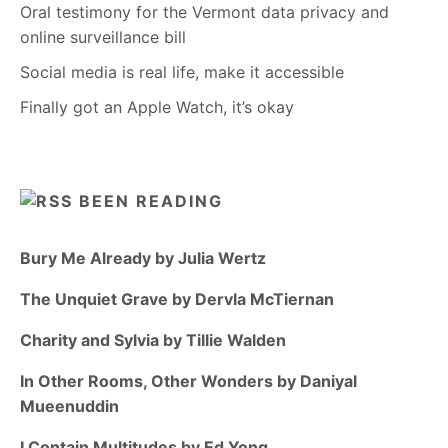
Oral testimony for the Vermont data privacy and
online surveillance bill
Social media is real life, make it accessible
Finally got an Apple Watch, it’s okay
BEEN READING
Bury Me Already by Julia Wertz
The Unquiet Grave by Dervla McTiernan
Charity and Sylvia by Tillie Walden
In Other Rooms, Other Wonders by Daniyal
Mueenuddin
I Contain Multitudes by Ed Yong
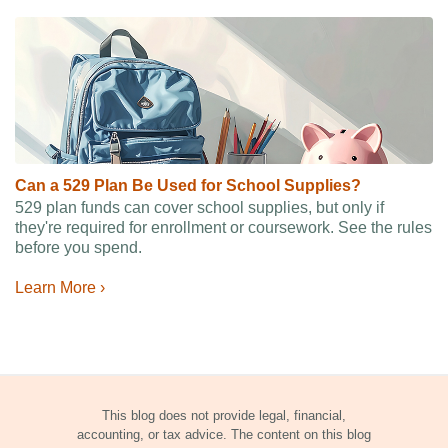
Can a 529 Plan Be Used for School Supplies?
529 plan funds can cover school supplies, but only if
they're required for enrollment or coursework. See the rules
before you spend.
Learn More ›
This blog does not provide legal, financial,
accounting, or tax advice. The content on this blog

...

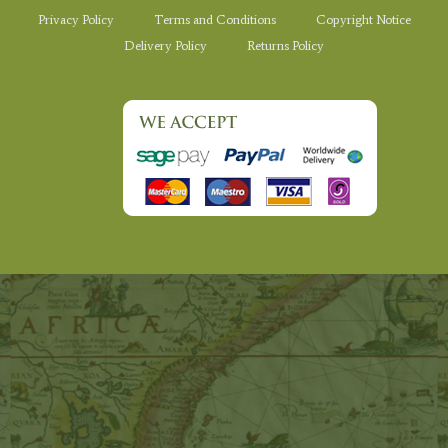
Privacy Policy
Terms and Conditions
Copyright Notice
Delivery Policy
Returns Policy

--

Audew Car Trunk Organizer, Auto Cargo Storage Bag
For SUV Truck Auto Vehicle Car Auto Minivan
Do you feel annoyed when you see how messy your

▶ [Task brief]: Transcribe the lines above exactly, beginning at the one with "Oral testimony for" and ending at the one with "accounting, or tax". Include both; exclude the pictures.

▶ [Exercise result]:
Oral testimony for the Vermont data privacy and
online surveillance bill
Social media is real life, make it accessible
Finally got an Apple Watch, it’s okay
BEEN READING
Bury Me Already by Julia Wertz
The Unquiet Grave by Dervla McTiernan
Charity and Sylvia by Tillie Walden
In Other Rooms, Other Wonders by Daniyal
Mueenuddin
I Contain Multitudes by Ed Yong
Can a 529 Plan Be Used for School Supplies?
529 plan funds can cover school supplies, but only if
they're required for enrollment or coursework. See the rules
before you spend.
Learn More ›
This blog does not provide legal, financial,
accounting, or tax advice. The content on this blog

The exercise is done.